Transcribed page contents
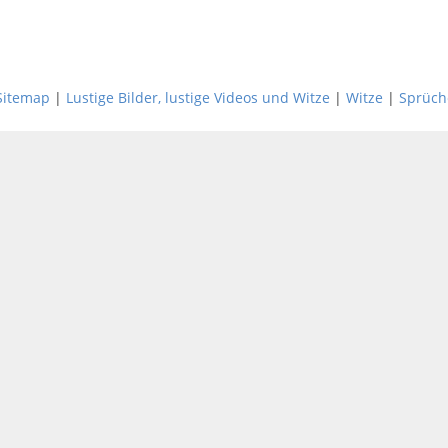
Sitemap
|
Lustige Bilder, lustige Videos und Witze
|
Witze
|
Sprüch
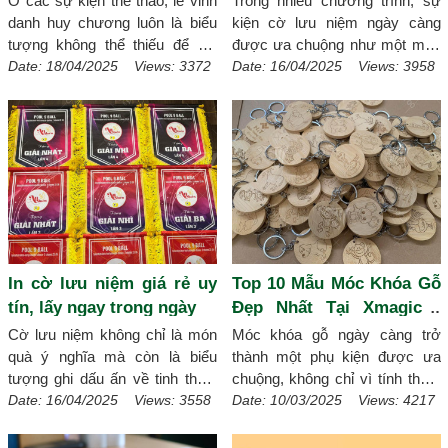
Ở các sự kiện thể thao, lễ vinh
Trong nhiều chương trình, sự
hợp với không gian của mình.
danh huy chương luôn là biểu
kiện cờ lưu niệm ngày càng
[Chi tiết]
tượng không thể thiếu để ghi
được ưa chuộng như một món
nhận thành tích và tôn vinh cá
quà tặng mang tính biểu trưng
Date: 18/04/2025 Views: 3372
Date: 16/04/2025 Views: 3958
nhân, tập thể xuất sắc. Nếu bạn
và giá trị tinh thần cao. Đây
đang tìm kiếm địa chỉ in huy
không chỉ là vật phẩm trang trí
chương giá rẻ, uy tín và chất
mà còn là minh chứng cho sự
lượng, Xmagic là lựa chọn đáng
tham gia, cống hiến hoặc thành
tin cậy – nơi chuyên cung cấp
tựu đạt được. Cờ lưu niệm giúp
các sản phẩm vinh danh chất
lưu giữ kỷ niệm, thể hiện sự
lượng cao theo yêu cầu của
trân trọng và góp phần làm nổi
khách hàng.
[Chi tiết]
bật sự chuyên nghiệp trong tổ
chức sự kiện. Vậy cờ lưu niệm
In cờ lưu niệm giá rẻ uy
Top 10 Mẫu Móc Khóa Gỗ
phù hợp với những chương
tín, lấy ngay trong ngày
Đẹp Nhất Tại Xmagic -
trình nào? Và mang ý nghĩa gì?
Hãy cùng Xmagic khám phá chi
Khắc Nội Dung Theo Yêu
Cờ lưu niệm không chỉ là món
Móc khóa gỗ ngày càng trở
tiết qua bài viết dưới đây!
[Chi
Cầu
quà ý nghĩa mà còn là biểu
thành một phụ kiện được ưa
tiết]
tượng ghi dấu ấn về tinh thần,
chuộng, không chỉ vì tính thẩm
nỗ lực và sự ghi nhận trong các
mỹ mà còn bởi độ bền và khả
Date: 16/04/2025 Views: 3558
Date: 10/03/2025 Views: 4217
sự kiện, các cuộc thi, giải đấu
năng tuỳ chỉnh theo yêu cầu.
thể thao. Xmagic địa chỉ in cờ
Móc khoá gỗ khắc tên, logo nội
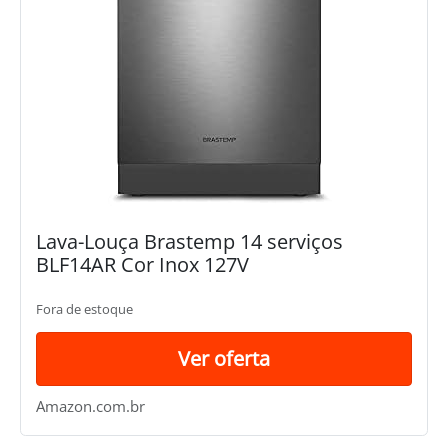
Lava-Louça Brastemp 14 serviços
BLF14AR Cor Inox 127V
Fora de estoque
Ver oferta
Amazon.com.br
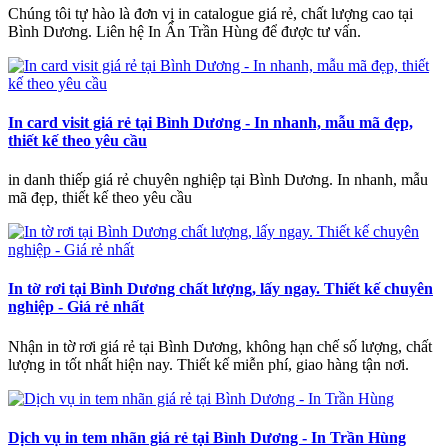
Chúng tôi tự hào là đơn vị in catalogue giá rẻ, chất lượng cao tại
Bình Dương. Liên hệ In Ấn Trần Hùng để được tư vấn.
In card visit giá rẻ tại Bình Dương - In nhanh, mẫu mã đẹp,
thiết kế theo yêu cầu
in danh thiếp giá rẻ chuyên nghiệp tại Bình Dương. In nhanh, mẫu
mã đẹp, thiết kế theo yêu cầu
In tờ rơi tại Bình Dương chất lượng, lấy ngay. Thiết kế chuyên
nghiệp - Giá rẻ nhất
Nhận in tờ rơi giá rẻ tại Bình Dương, không hạn chế số lượng, chất
lượng in tốt nhất hiện nay. Thiết kế miễn phí, giao hàng tận nơi.
Dịch vụ in tem nhãn giá rẻ tại Bình Dương - In Trần Hùng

[Exercise instructions] A single number is the expected answer: how many lines of the records above contain the word "biểu".

[Answer section] 3